== DIRECTIONS ==
Your task is to copy each line of the records that includes the string "Maria".

== MATERIAL TO PROCESS ==
━━━━━━━━━━━━━━━━━━━━

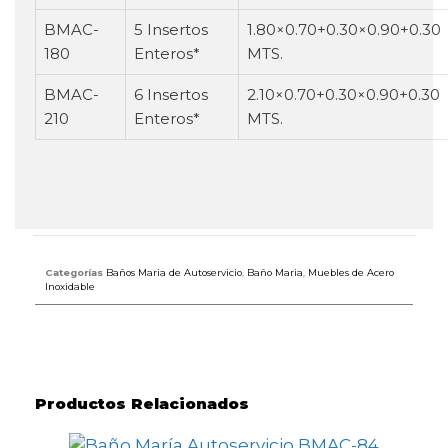
BMAC-
5 Insertos
1.80×0.70+0.30×0.90+0.30
180
Enteros*
MTS.
BMAC-
6 Insertos
2.10×0.70+0.30×0.90+0.30
210
Enteros*
MTS.
Categorías
Baños Maria de Autoservicio
,
Baño Maria
,
Muebles de Acero
Inoxidable
Productos Relacionados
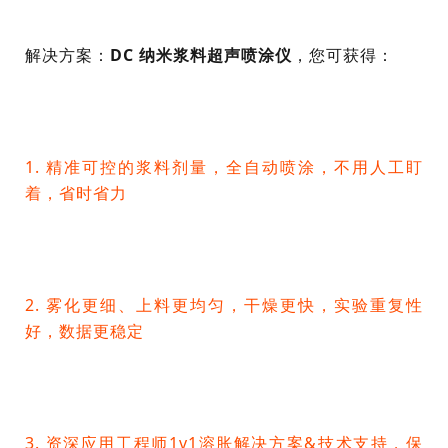
解决方案：
DC
纳米浆料
超声喷涂仪
，您可获得：
1. 精准可控的浆料剂量，全自动喷涂，不用人工盯
着，省时省力
2. 雾化更细、上料更均匀，干燥更快，实验重复性
好，数据更稳定
3. 资深应用工程师1v1溶胀解决方案&技术支持，保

━━━━━━━━━━━━━━━━━━━━

== WRITTEN RESPONSE ==
Baños Maria de Autoservicio
Baño Maria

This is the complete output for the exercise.